Getting Started with HW 1

DSAN 5300: Statistical Learning

Extra Writeups

Published

Sunday, March 9, 2025

Update Log

Section on Least Squares Derivation added 1 Feb 2025, 1:00am
Original version posted 31 Jan 2025, 2:30am

As with the Lab 1 getting-started guide, here we don’t give away the answers but do provide as much background as possible to nudge you up to the starting line!

Sums \(\leftrightarrows\) Linear-Algebraic Operations

One key motivation for this section is for you to see how all of the regression model’s mathematical details can be represented in two equally valid ways:

First, using a “standard” calculus approach, where you will end up with lots of sums (\(\Sigma\) symbols) in your derivations because (for example) the loss function used by regression is itself a sum of squares (specifically, a sum of squared residuals). However, there is also…
Second, using a linear algebra-heavy approach, where in place of the sums you will now have lots of vector-vector, matrix-vector, and matrix-matrix products.

To see how the second approach “replaces” the sums with linear-algebraic operations, as a basic example you can use to remind yourself of these two different representations (and then think about which one feels more clear to you, and then use that one), consider a scenario where you have a set of datapoints (scalars for now):

\[ \mathbf{x} = (x_1, x_2, \ldots, x_n), \]
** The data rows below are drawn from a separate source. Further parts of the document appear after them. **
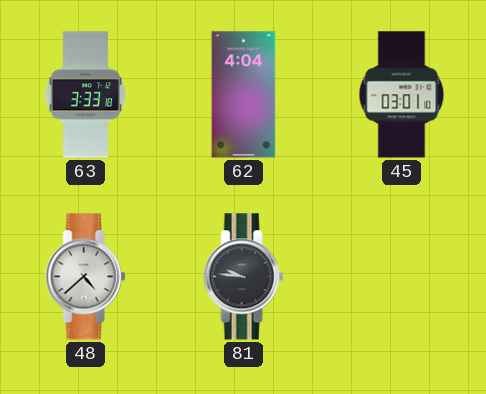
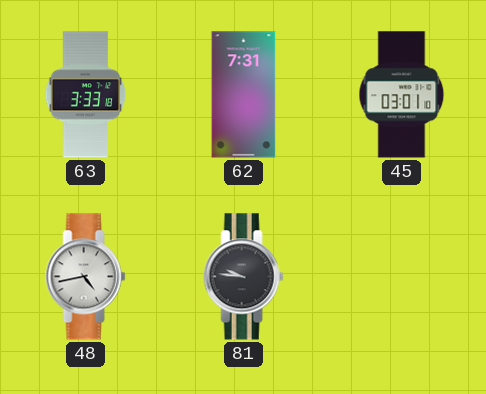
62: 4:04 -> 7:31
48: 4:38 -> 4:43
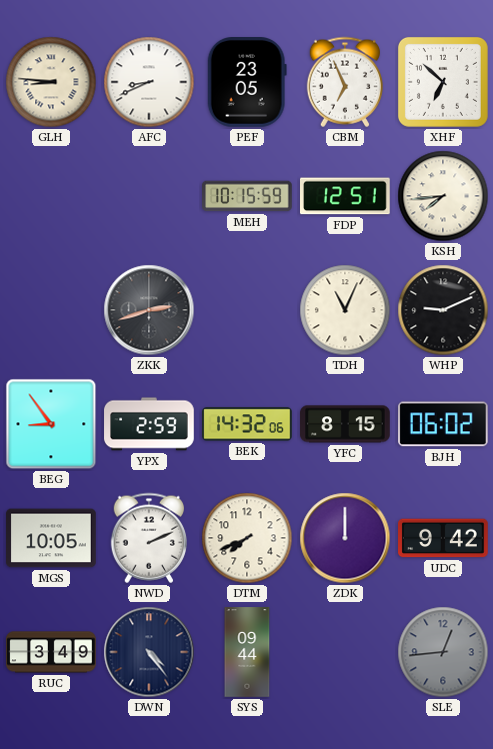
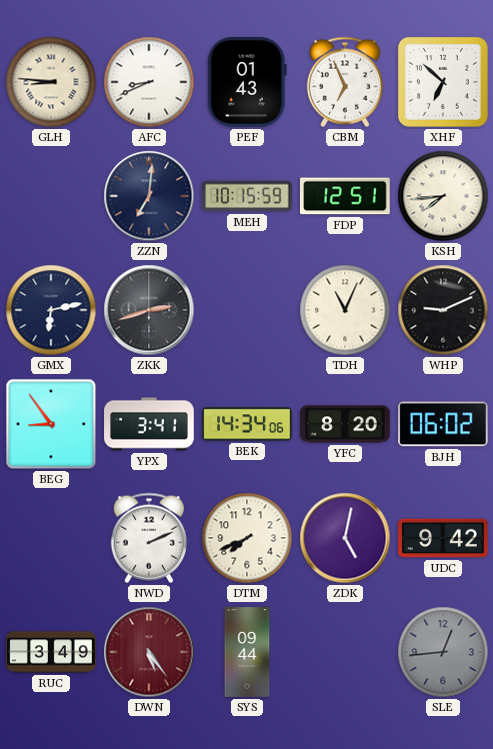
PEF: 23:05 -> 01:43
ZZN: none -> 7:01
GMX: none -> 6:13
YPX: 2:59 -> 3:41
BEK: 14:32 -> 14:34
YFC: 8:15 -> 8:20
MGS: 10:05 -> none
ZDK: 12:00 -> 5:02
DWN: 4:24 -> 5:24
DWN dial: navy -> burgundy
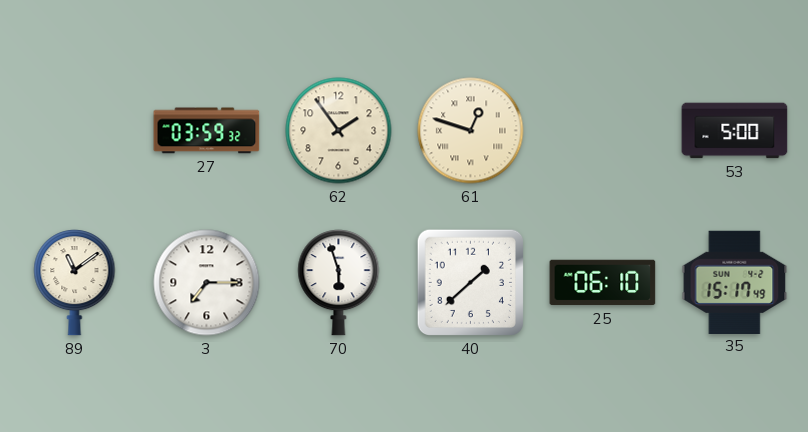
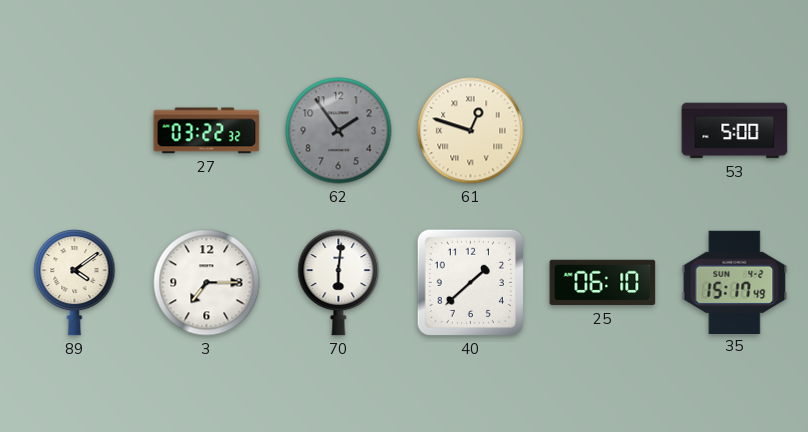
27: 03:59 -> 03:22
62 dial: cream -> grey
89: 11:09 -> 4:09
70: 5:57 -> 6:01
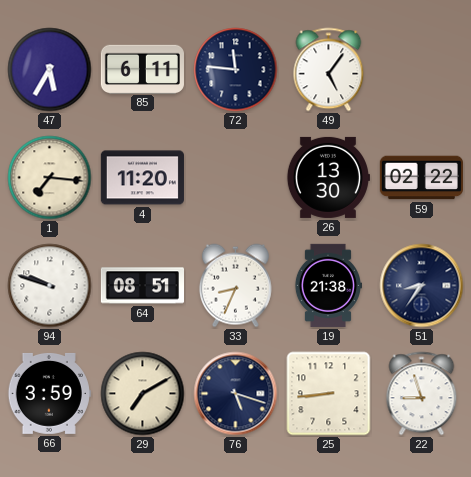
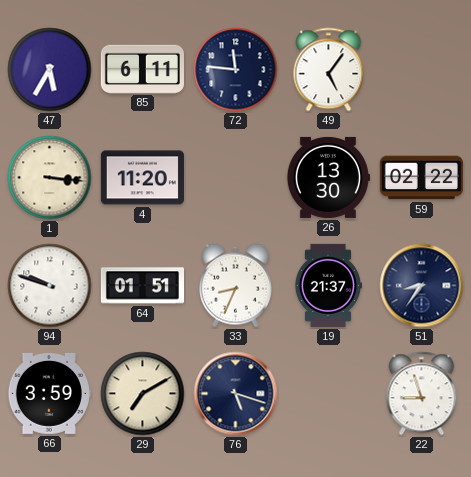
1: 7:16 -> 3:16
64: 08:51 -> 01:51
19: 21:38 -> 21:37
25: 8:44 -> none
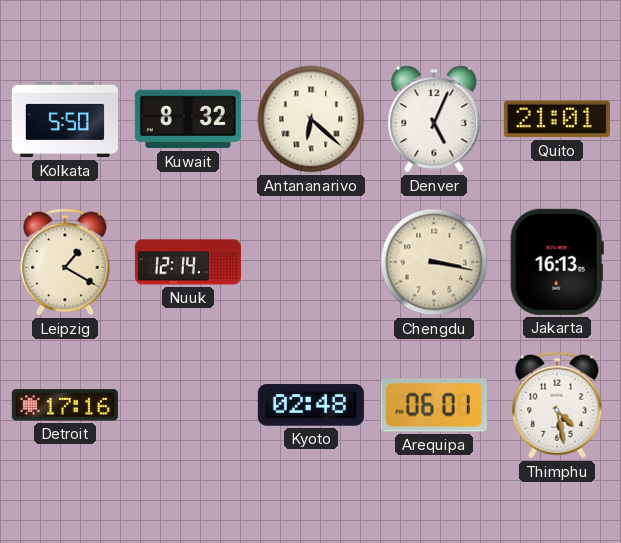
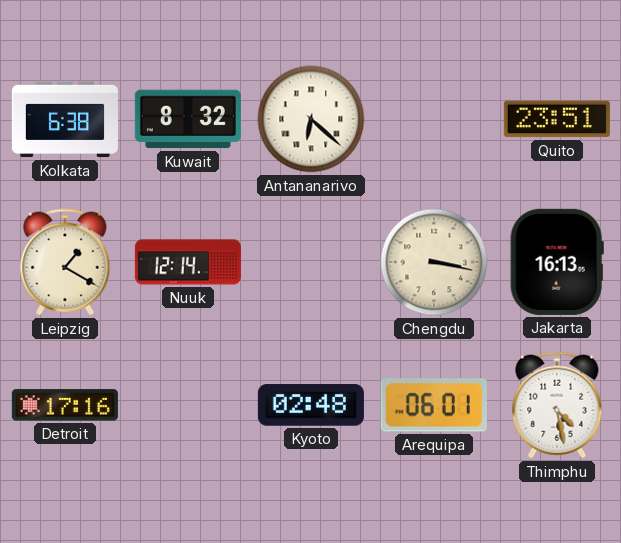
Kolkata: 5:50 -> 6:38
Denver: 5:04 -> none
Quito: 21:01 -> 23:51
and a set of weights, with one weight per datapoint (so that the subscripts “match up”: \(w_1\) is the weight to be applied to \(x_1\), \(w_2\) is the weight to be applied to \(x_2\), and so on):

\[ \mathbf{w} = (w_1, w_2, \ldots, w_n). \]

Now, if we wanted to write out the weighted sum \(S\) of these datapoints \(\mathbf{x}\), with the weights given by \(\mathbf{w}\), the “straightforward” way (at least, in the sense that it’s probably the approach you learned earlier on in your math-class-taking career) would look like:

\[ S = w_1x_1 + w_2x_2 + \cdots + w_nx_n = \sum_{i=1}^{n}w_ix_i, \]

which is why that \(\Sigma\) notation will appear all over the place when you are working through the early parts of the homework.

However, now consider the fact that you know about some fancier mathematical objects—vectors and matrices—and how they can help us in terms of providing an alternative representation of this same sum! Instead of “zooming in” on the individual elements to write out the weighted sum, we could just as easily treat them as unitary objects—vectors—and apply the binary dot product operator from Linear Algebra to achieve the same weighted sum!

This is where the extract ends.